The Service began digitizing soil surveys about 20 years ago. Today they provide information at the state level through the State Soil Geographic Database (STATSGO) and the county level through Soil Survey Geographic (SSURGO) Data Base. Both are available on the web and designed for use in geographic information systems. Online soil survey manuscripts, generally PDF versions of the printed soil surveys, are available for some counties. In addition they produce a CD with "soil explorer", a graphical interface that allows easy map generation and the raw data files for the more GIS proficient to assist their field operations. The Service is developing an internet access tool allowing map generation on the web. This product is called the Soil Data Viewer.

Other NRCS products include the National Resources Inventory (NRI) which is a statistically based sample of 800,000 points surveyed at 5 year intervals of land use and natural resource conditions and trends on U.S. nonfederal lands. The National Soil Information System (NASIS) is the core component of the National Cooperative Soil Survey's vision of providing a dynamic resource of soils information for a wide range of needs and is designed to manage and maintain soil data from collection to dissemination. The PLANTS Database is a single source of standardized information about plants. The National Water and Climate Center provides water and climate information and technology which support natural resource conservation. Many of these products have data available for download and can be found from the NRCS web site at http://www.nrcs.usda.gov/.

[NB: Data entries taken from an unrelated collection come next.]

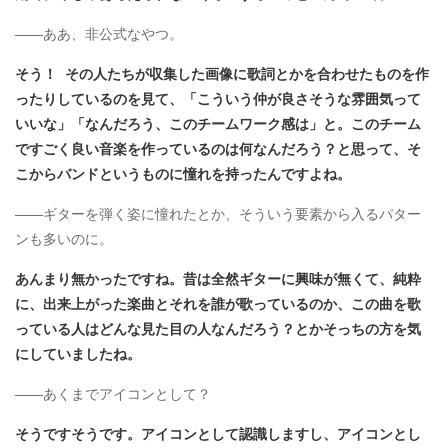
――ああ、非公式なやつ。
そう！ その人たちが収集した画像に歌詞とかを合わせたものを作
ったりしているのを見て、「こういう仲が良さそうな雰囲気って
いいな」「なんだろう、このチームワーク感は」と。このチーム
ですごく良い音楽を作っているのは何なんだろう？と思って、そ
こからバンドというものに憧れを持ったんですよね。
――ギターを弾く姿に憧れたとか、そういう要素から入るパター
ンも多いのに。
あんまり無かったですね。昔は全然ギターに興味が無くて、純粋
に、出来上がった楽曲とそれを誰が歌っているのか、この曲を歌
っている人はどんな見た目の人なんだろう？とかそっちの方を気
にしていましたね。
――あくまでアイコンとして？
そうですそうです。アイコンとして認識しますし、アイコンとし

The Service is concerned with both data access and archiving. They are a node on the FGDC National Geospatial Data Clearinghouse and develop metadata for their datasets. They are actively archiving soils data, the traditional focus of the NRCS. Other datasets generated on an as-need local basis are not as actively archived or centralized for national use and applications.

Doug Vandegraft

Doug introduced himself as the Chief Cartographer, F&WS. He noted that he had been a F&WS cartographer in Alaska before accepting the job as Chief Cartographer in D.C. one year ago.

His presentation focused on the maps of the National Wildlife Refuges through the years. He began the discussion with a brief history of U.S. Wildlife Refuges. The first was established in 1903 and for a number of years, the maps of Wildlife Refuges were made by the General Land Office. The Fish and Wildlife Service became a unit of the Department of Interior in 1940. Until recently, most maps of Wildlife Refuges were in black and white.

Mapping of wildlife refuges at F&WS has been revolutionized with the introduction of GIS. Among other advantages, this has increased the accuracy of boundaries and land ownership data. Examples of the different types of maps produced through the years were shown. These maps are becoming more valuable as a source of information and to document changes in land ownership and refuge boundaries. A question was raised concerning the distribution of wildlife refuge maps to library depositories. This issue will be investigated.